According to those conducting the recount, the purpose of this project is to address a prevailing concern among some voters that the 2020 election was illegitimate. And if the final result is that there was no fraud? That's fine, too.
"This is not about calling into question the results of the November election," Ken Bennett, spokesman for the audit, told the Washington Post. "This is about identifying if there are any areas of our elections that need to be improved going forward."
Few Democrats believe this, of course. They fear that the point of the audit is to simply sow further doubt about Biden's victory - and pave the way for Republican state-level efforts to enact new voting restrictions that disadvantage their candidates and voters in the name of "ballot security".

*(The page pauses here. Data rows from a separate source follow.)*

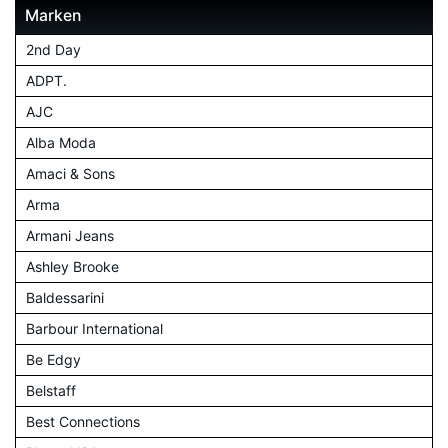
Marken
2nd Day
ADPT.
AJC
Alba Moda
Amaci & Sons
Arma
Armani Jeans
Ashley Brooke
Baldessarini
Barbour International
Be Edgy
Belstaff
Best Connections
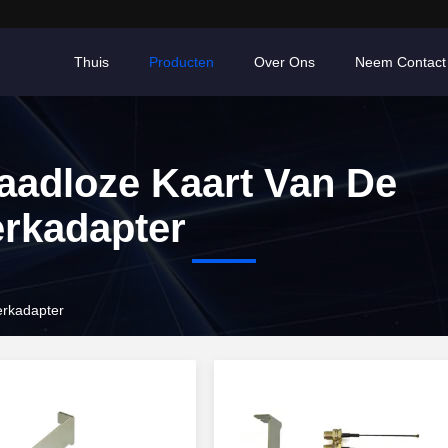
Thuis
Producten
Over Ons
Neem Contact
aadloze Kaart Van De
rkadapter
erkadapter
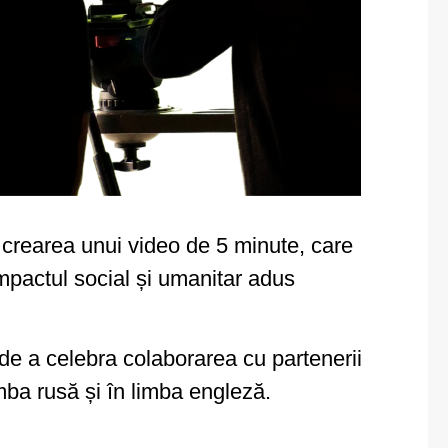
rearea unui video de 5 minute, care
impactul social și umanitar adus
i de a celebra colaborarea cu partenerii
limba rusă și în limba engleză.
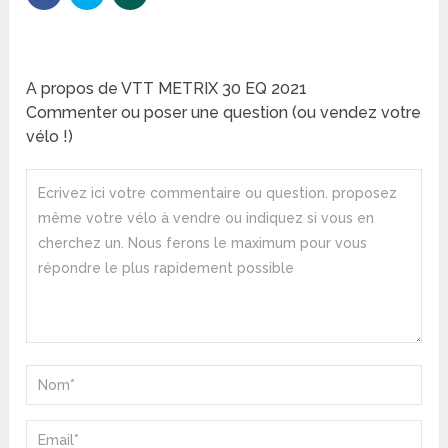
A propos de VTT METRIX 30 EQ 2021
Commenter ou poser une question (ou vendez votre
vélo !)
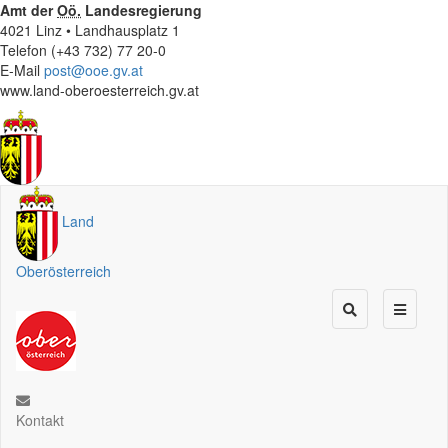
Amt der
Oö.
Landesregierung
4021 Linz • Landhausplatz 1
Telefon (+43 732) 77 20-0
E-Mail
post@ooe.gv.at
www.land-oberoesterreich.gv.at
Land
Oberösterreich
Kontakt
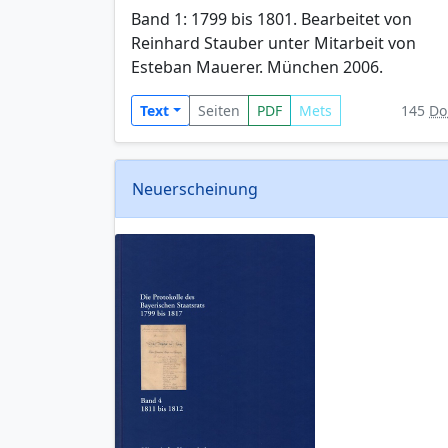
Band 1: 1799 bis 1801. Bearbeitet von
Reinhard Stauber unter Mitarbeit von
Esteban Mauerer. München 2006.
Text
Seiten
PDF
Mets
145
Do
Neuerscheinung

The audit was supposed to wrap up at the end of this week, but only about 10% of the ballots have been counted so far. The tally will now be suspended while numerous high-schools use the arena for graduation ceremonies.
Organisers say it could be completed in July.
Meanwhile in Virginia, the results for the Republican nomination for governor took days longer than expected because several candidates expressed concerns about ballot security and the impartiality of party vote-counters.
The Arizona audit may be less a cause of growing distrust in elections than a harbinger of what's to come in American democracy, where every election is viewed with suspicion and every result subject to seemingly endless challenges.